Where does it take her? It takes her to Gertrude Stein, you could say, or if you don’t want to say it, I will say it. It takes her to what she wrote about Stein “dispensing with the fiction of humility.” Where could such an idea have formed, if not from her own experience of the same thing at her second trial? Well, plenty of places, but allow me to connect these elements in her story. When Malcolm writes about Stein, she—atypically for a Shawn-inflected writer for The New Yorker—drops hints to the reader about the personal stakes in her appreciation of Stein, establishing her Jewishness by inserting untranslated Yiddish words such as meshugenah and goyim into her text and painting a thumbnail of her young self in New York as a peevish, affected creature looking for something to sting.

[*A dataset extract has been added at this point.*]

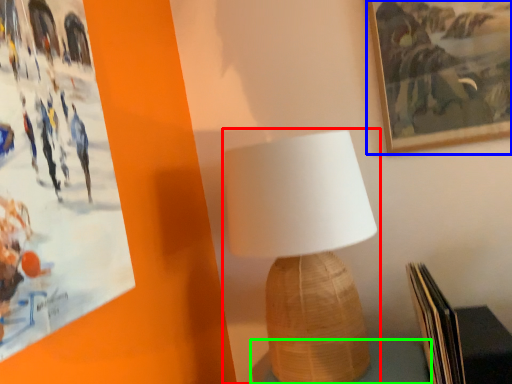 Question: Which object is the closest to the lamp (highlighted by a red box)? Choose among these: picture frame (highlighted by a blue box) or table (highlighted by a green box).

Choices:
 (A) picture frame
 (B) table

Answer: (B) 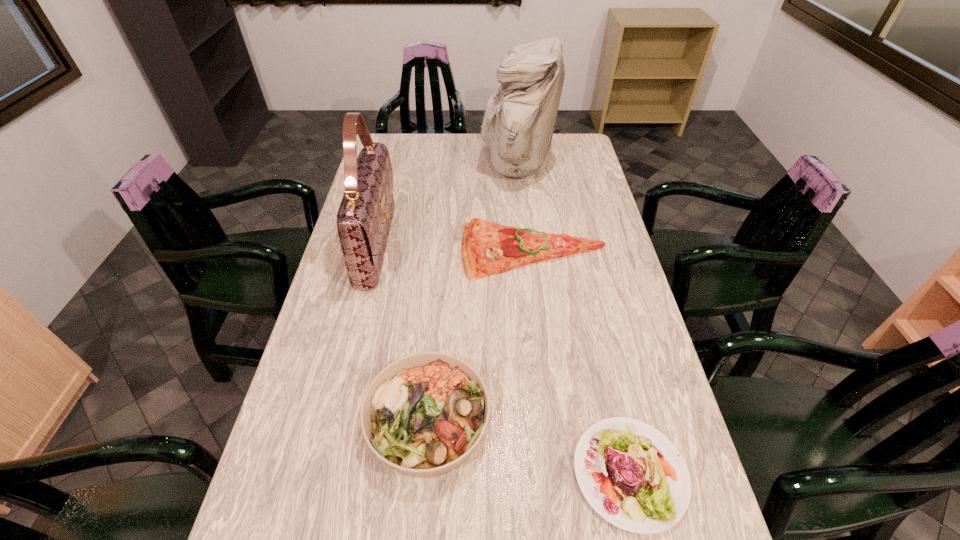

When I read the chapter on Sam Chwat, who was a very famous Henry Higgins to multitudes of movie stars wanting to shave their Brooklyn accents or add them, if they needed them for a part, and who was eulogized after his death in, among other places, the Jewish Telegraphic Agency, the shape of Malcolm’s book came flying up to me like a whistled-for dog. Sam had spoken to Janet, Jew to Jew. What style in the world could encapsulate goyish more than Shawn’s reserved, bemused, unruffled gestalt? Sam had given Janet her Jew back, and in her last book, she wrote not about herself but about the Jews who had made her, the Jews she wanted to hold against her, the Jews like her parents, her sister, and herself, who had “escaped the fate of the rest by sheer dumb luck, as a few random insects escape a poison spray.” In this book, Malcolm wanted more than anything to spend time with the people who made her feel things that can go to sleep until they are suddenly recalled to life.